What are the incubation periods?
- A fever and a rash
- Incubation periods of viral infections can vary from 24-48 hours for viral gastroenteritis, to about 2 weeks for chickenpox
- For some diseases, like HIV, the time between exposure and the development of symptomatic illness can be many years
- The infectious period characteristically begins 1-2 days before the rash appears and (for the purposes of nursery/school exclusion) lasts until the rash has resolved and the lesions have dried up
What are the eight known types of herpes simplex viruses?
- HSV1
- HSV2
- VZV
- CMV
- EBV
- HHV-6
- HHV-7
- HHV-8
What is the hallmark of herpes viruses?
- After primary infection, latency is established
- Virus stays in the host for a long time
- This can be reactivated after certain stimuli
What lesions are associated with HSV infections?
- HSV1 = lip and skin lesions
- HSV2 = genital lesions
- NOTE: both viruses an cause both types of disease
What is the general management of HSV infection?
- Paracetamol or ibuprofen for pain and fever
- Aciclovir (DNA polymerase inhibitor) may be considered
- IMPORTANT: most herpes simplex infections are asymptomatic
What is gingivostomatitis?
What ages does it normally occur?
Presentation?
- MOST COMMON form of primary HSV in children
- Usually occurs in 10 months to 3 years of age
- Presents with vesicular lesions on the lips, gums and anterior surfaces of the tongue and hard palate
- They usually progress to extensive, painful ulceration and bleeding
- It is often accompanied by a high fever
- The illness can persist for up to 2 weeks
- Eating and drinking becomes painful, resulting in dehydration
What is the management of gingivostomatitis?
- Symptomatic
- Severe cases may require IV fluids and aciclovir
What are skin manifestations of herpes?
- Mucocutaneous junctions and damaged skin are particularly prone to HSV infection
- Cold sores are recurrent HSV lesions on the gingival/lip margin
- Eczema herpeticum
- Widespread vesicular lesions develop on eczematous skin
- This can be complicated by secondary bacterial infection, which can then, in turn, result in septicaemia
- Herpetic Whitlows
- Painful, erythematous and oedematous white pustules on the site of broken skin (usually on fingers)
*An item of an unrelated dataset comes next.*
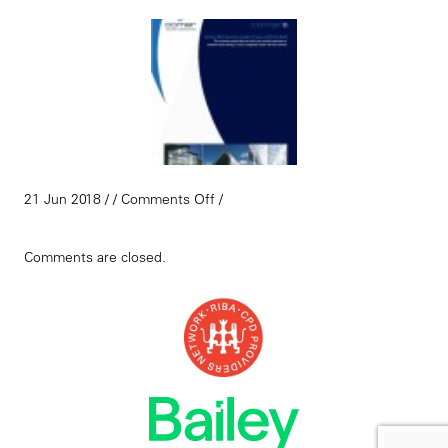
21 Jun 2018 / /
Comments Off
/
Comments are closed.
- It is spread by autoinoculation from gingivostomatitis
Describe HSV eye disease
- Blepharitis or conjunctivitis
- It an involve the cornea and cause dendritic ulceration
- This can result in corneal scarring and loss of vision
- ANY herpetic lesions near or in the eye require urgent ophthalmic assessment
What are features of neonatal HSV infection?
- May be focal (e.g. affecting the skin, eyes or encephalitis)
- May be disseminated
- High morbidity and mortality
Describe HSV infection in an immunocompromised host
- May be severe
- Cutaneous lesions can spread to involve adjacent sites (e.g. oesophagitis, proctitis)
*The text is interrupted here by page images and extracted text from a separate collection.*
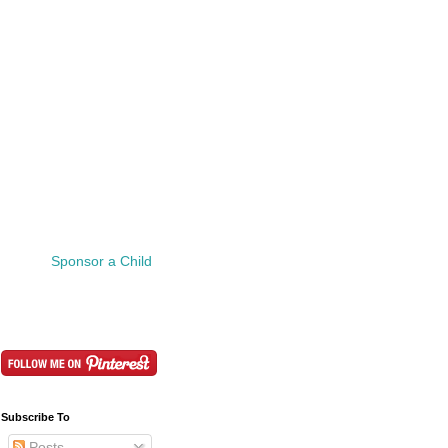
Sponsor a Child
Subscribe To
Posts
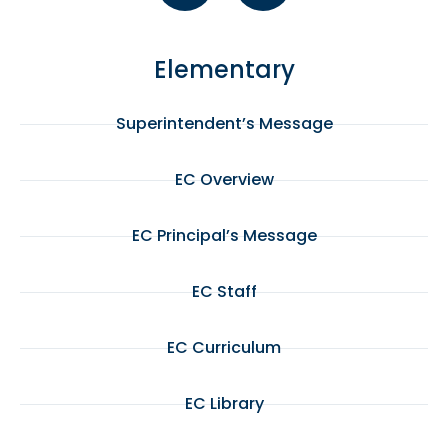
Elementary
Superintendent’s Message
EC Overview
EC Principal’s Message
EC Staff
EC Curriculum
EC Library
- Pneumonia and disseminated infections involving multiple organs are major complications
What are major complications of chickenpox (Primary HSV infection)?
What is Purpura Fulminans?
- Secondary Bacterial Infection
- Mainly with staphylococci and group A streptococci
- Can lead to toxic shock syndrome and necrotising fasciitis
- Should be considered when there is onset of a new fever or persistent high fever after the first few days
- Encephalitis
- May be generalised
- Usually occurs early in the illness
- GOOD prognosis (as opposed to HSV encephalitis)
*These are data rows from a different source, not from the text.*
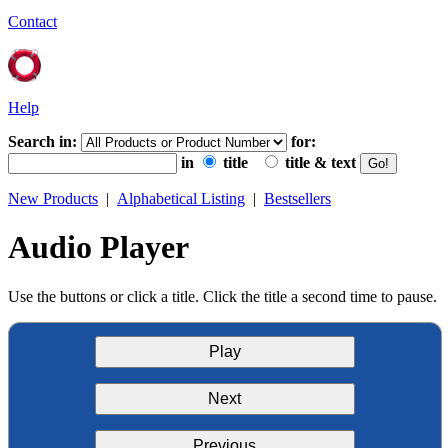
Contact
Help
Search in:
for:
in
title
title & text
New Products
|
Alphabetical Listing
|
Bestsellers
Audio Player
Use the buttons or click a title. Click the title a second time to pause.
Play
Next
Previous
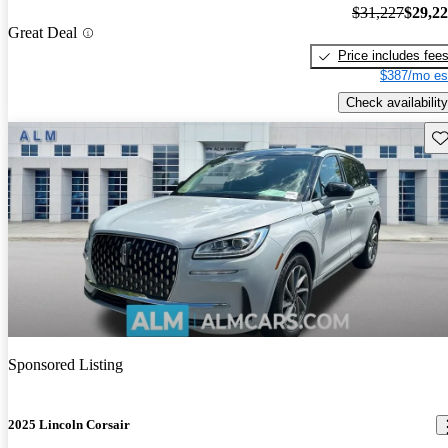
$31,227
$29,2
Great Deal
Price includes fee
$387/mo es
Check availability
Sav
Sponsored Listing
2025 Lincoln Corsair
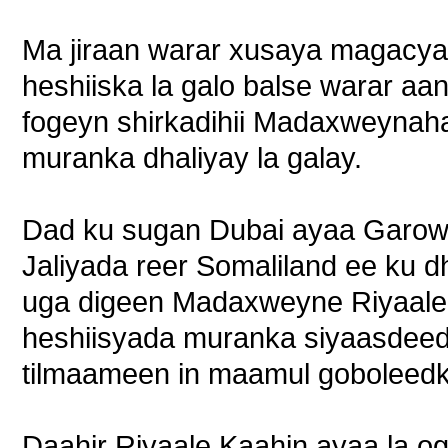
Ma jiraan warar xusaya magacya
heshiiska la galo balse warar aan
fogeyn shirkadihii Madaxweyna
muranka dhaliyay la galay.
Dad ku sugan Dubai ayaa Garowe
Jaliyada reer Somaliland ee ku
uga digeen Madaxweyne Riyaale i
heshiisyada muranka siyaasdeed
tilmaameen in maamul goboleedka
Daahir Riyaale Kaahin ayaa la o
- Characteristically causes a VZV-associated cerebellitis
- The child becomes ataxic with cerebellar signs
- This usually occurs around 1 week after the onset of the rash
- Usually resolves within a month
- Purpura Fulminans
- Consequence of vasculitis in the skin and subcutaneous tissues
- Best known in relation to meningococcal disease (purpuric rash)
- Can lead to the loss of large areas of skin by necrosis
- Rarely, after VZV infection, antiviral antibodies can cross-react and inactivate inhibitory coagulation factors (protein S and protein C), resulting in increased risk of clotting, which often manifests as a purpuric rash
- If the patient is immunocompromised, primary VZV infection could result in severe progressive disseminated disease (up to 20% mortality)
- Vesicular eruptions may become haemorrhagic
What is the management of chickenpox? (NICE Guidelines)
- Admit if serious complications (e.g. pneumonia, encephalitis, dehydration)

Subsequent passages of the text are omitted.